Dayton Daily news slanders VA for fun and profit

The latest “news” from the paper that publishes stories about its own meteorologist rescuing a kitten – is that in 13 years, the VA has paid a pittance in settlements and attempts to suggest that the VA is a horribly run institution where veterans die from delayed care.

Of course, the metric that’s missing- the VA doesn’t spend a ton of money with Cox enterprises for advertising like the local private hospitals. When you draw a comparison between just the local yokel hospitals and the entire VA system- it’s comparing watermelons to a tenth of a grain of rice.

The fact that the idiots in Congress have latched onto this story is just further proof that we need IQ tests for our Congress as qualifications to run. That the NYTimes calls this an uproar- is an embarrassment to journalism as well:

The uproar over medical care for military veterans involves one of the nation’s biggest health care systems, a far-flung operation that treats 6.5 million people a year at 151 hospitals and 820 outpatient clinics, with more than 18,000 doctors and an annual budget of more than $57 billion.

The need for care has increased with a surge in the number of veterans who served in Iraq and Afghanistan, coming on top of a population of aging veterans who were already straining the capacity of the Department of Veterans Affairs. Improvements in battlefield medicine mean that many service members survive with severe injuries that need treatment after they leave the armed forces….

Q: How big is the Department of Veterans Affairs?

A: The clinics and hospitals serve more than 230,000 veterans a day and deliver care in 85 million appointments a year. The 6.5 million patients treated each year include more than 757,000 whose military service began after the attacks of Sept. 11, 2001.

via History and Context of an Embattled Department of Veterans Affairs – NYTimes.com.

The reality is our private hospital system turns away people every single day for lack of insurance. Billions are paid out in malpractice suits in the private sector- and this is ignoring the fact that many veterans have very serious health conditions due to their military service.

While it’s easy to pick on the VA – by those who have never experienced the system, and that there is always room for improvement, this veteran would suggest that this is just smoke and mirrors distracting Americans from the real failures of the “American Health Care System” that fails many more Americans daily than the VA does in a decade.

The fact that General Shinseki runs a system far bigger than all of Premier Health Partners for less than a tenth of what Premier pays its top dogs, totally escapes the public.
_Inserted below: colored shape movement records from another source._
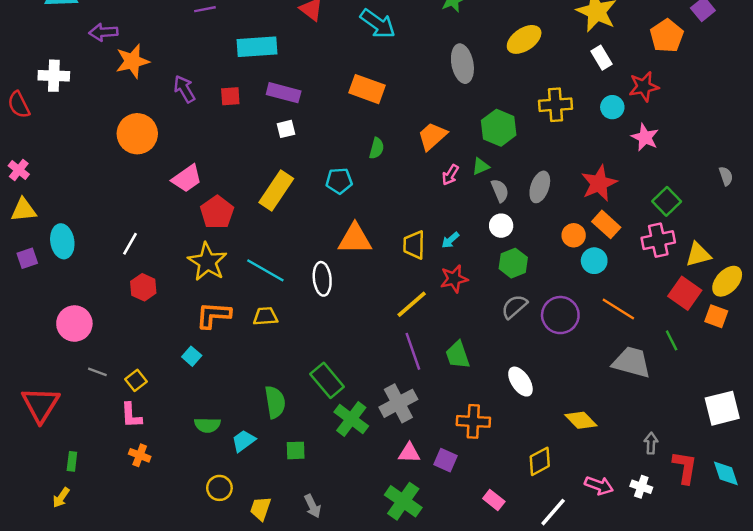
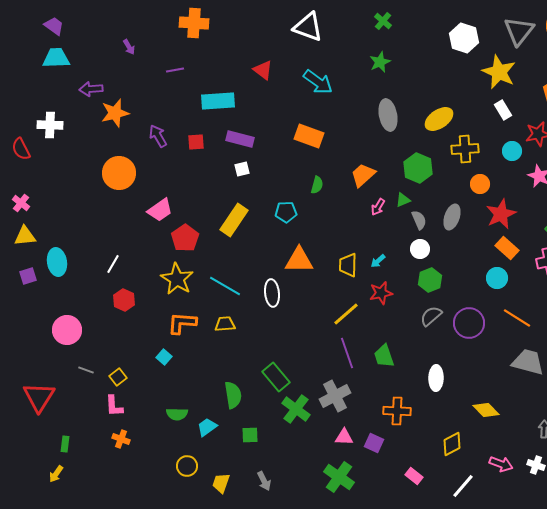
yellow ellipse: (524, 39) -> (439, 119), moved
orange circle: (574, 235) -> (480, 184), moved
white ellipse: (520, 382) -> (436, 378), turned 35

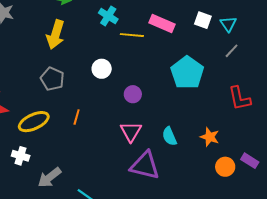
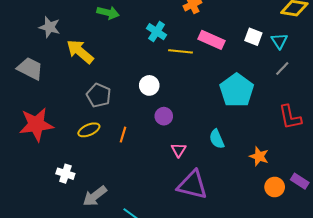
yellow arrow: (56, 34) -> (80, 52), moved, turned 112
purple circle: (133, 94) -> (164, 116), moved
yellow ellipse: (34, 122) -> (89, 130), moved, size x0.7
pink triangle: (131, 132) -> (179, 150), size x0.7
cyan semicircle: (169, 136) -> (217, 139), moved

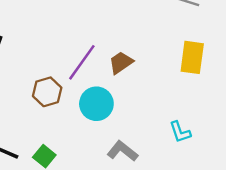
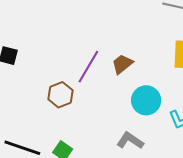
cyan circle: (96, 104) -> (146, 100), moved

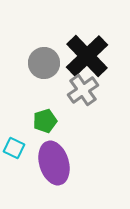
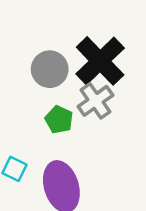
green pentagon: (45, 121) -> (59, 120), moved, turned -30

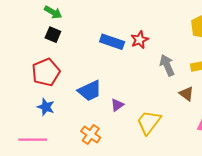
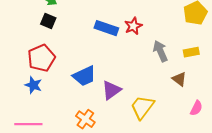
purple triangle: (117, 105) -> (111, 90), size x1.5
blue star: (46, 107) -> (33, 85), moved

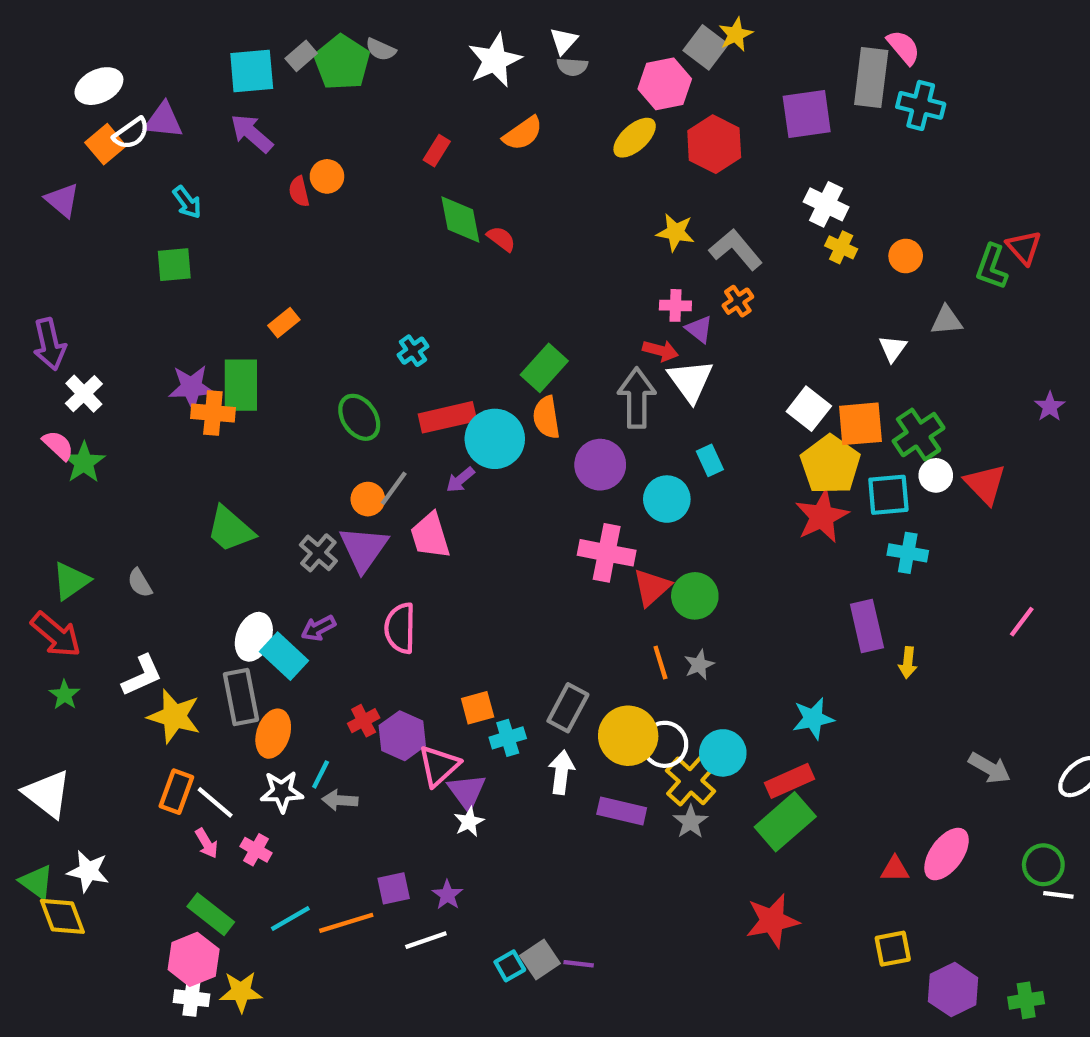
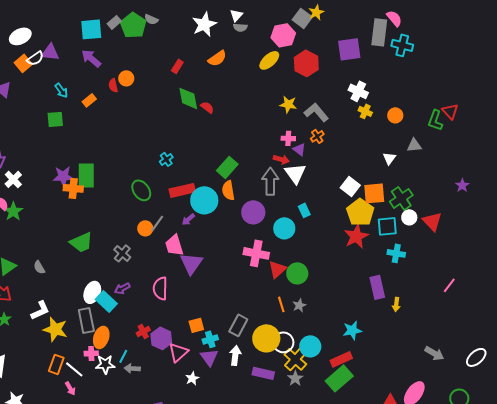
orange rectangle: (284, 323) -> (89, 100), moved
green trapezoid: (230, 529) -> (81, 242), turned -65
purple triangle: (364, 549) -> (191, 263), moved
purple triangle: (467, 792) -> (209, 357), moved
pink cross: (256, 850) -> (91, 353), moved, turned -32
The fact that Shinseki, is himself a Service Disabled Veteran who has counted on the VA for care gets overlooked.

Considering that we now have the fewest legislators who have served in the military in our nation’s history, most of them need a real lesson in what public service is.

The VA has been on a massive search for veterans to enroll in its programs- with many veterans unaware that they are eligible for care if they served more than 180 days and have a general or honorable discharge. This manufactured hysteria about failed care isn’t helping the mission or improving the system in a meaningful way.

Our veterans deserve better than being used as fodder for selling newspapers. If someone with integrity exists in journalism today- they’d do a true comparison between this government-run health-care system and the joke of our private one. Dollar for dollar, patient for patient, the VA would win hands down.